Need Advice. Replacing consumer NVMe used for Ceph DB/WAL in a 3-Node Cluster

royalj7

Member
Aug 11, 2020
8
0
21
46
Hi all,

I’m running a 3-node Proxmox homelab cluster with Ceph for VM storage. Each node has two 800GB Intel enterprise SSDs for OSD data, and a single 512GB consumer NVMe drive used for the DB/WAL for both OSDs on that node. I'm benchmarking the cluster and seeing low IOPS and high latency, especially under 4K random workloads. I suspect the consumer NVMe is the bottleneck and would like to replace it with an enterprise NVMe (likely something with higher sustained write and DWPD).

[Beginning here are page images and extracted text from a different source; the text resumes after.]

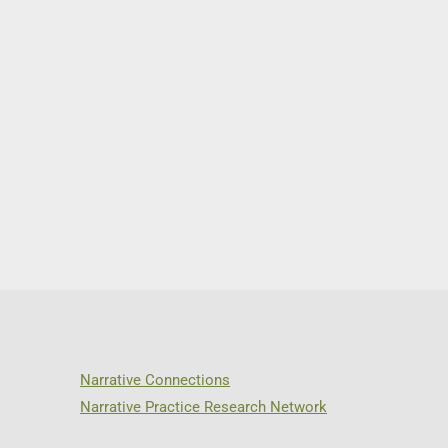
Narrative Connections
Narrative Practice Research Network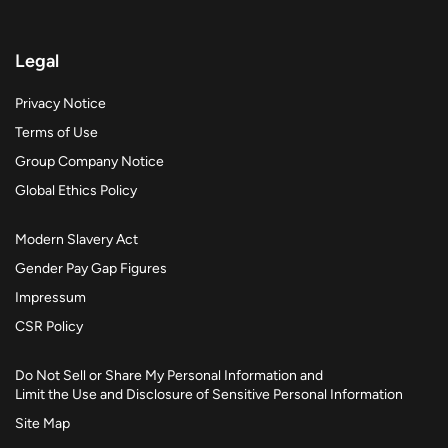
Legal
Privacy Notice
Terms of Use
Group Company Notice
Global Ethics Policy
Modern Slavery Act
Gender Pay Gap Figures
Impressum
CSR Policy
Do Not Sell or Share My Personal Information and
Limit the Use and Disclosure of Sensitive Personal Information
Site Map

Before I go ahead, I want to:
  1. Get community input on whether this could significantly improve performance.
  2. Confirm the best way to replace the DB/WAL NVMe without breaking the cluster.
My plan:
  • One node at a time: stop OSDs using the DB/WAL device, zap them, shut down, replace NVMe, recreate OSDs with the new DB/WAL target.
  • Monitor rebalance between each step.
Has anyone here done something similar or have better suggestions to avoid downtime or data issues? Any gotchas I should be aware of?

Thanks in advance!
 
Last edited:
I run a similar setup as you describe and, while I've not (yet) performed this process, the workflow you describe is what I'm already planned to follow once the time comes to replace my WAL devices. Just curious though, is your cluster a new setup or has its performance just degraded over time? If you are interested, feel free to mention your current WAL device and the performance figures you are seeing and we can compare notes.
 
I would be interested to know benchmarks for the SSDs without the extra drive, since they are SSD already and that eliminates a single failure point for the OSDs. (Does the NVMe for DB help much, there).And then maybe add a third disk or use the NVMe as an OSD.

In general though yes your steps seem fine. On a bigger cluster I’d say wait until everything is green at each step but that’s not possible with only two nodes left (using 3/2).
 
@SteveITS Not all SSDs are created equal! In a lot of cases, when someone is running a separate NVMe device for their Ceph WAL, it's because their main block device is using a slower interface (e.g. SATA). In such cases, the NVMe device improves the OSD's overall IO performance beyond what the main block device could provide on it's own.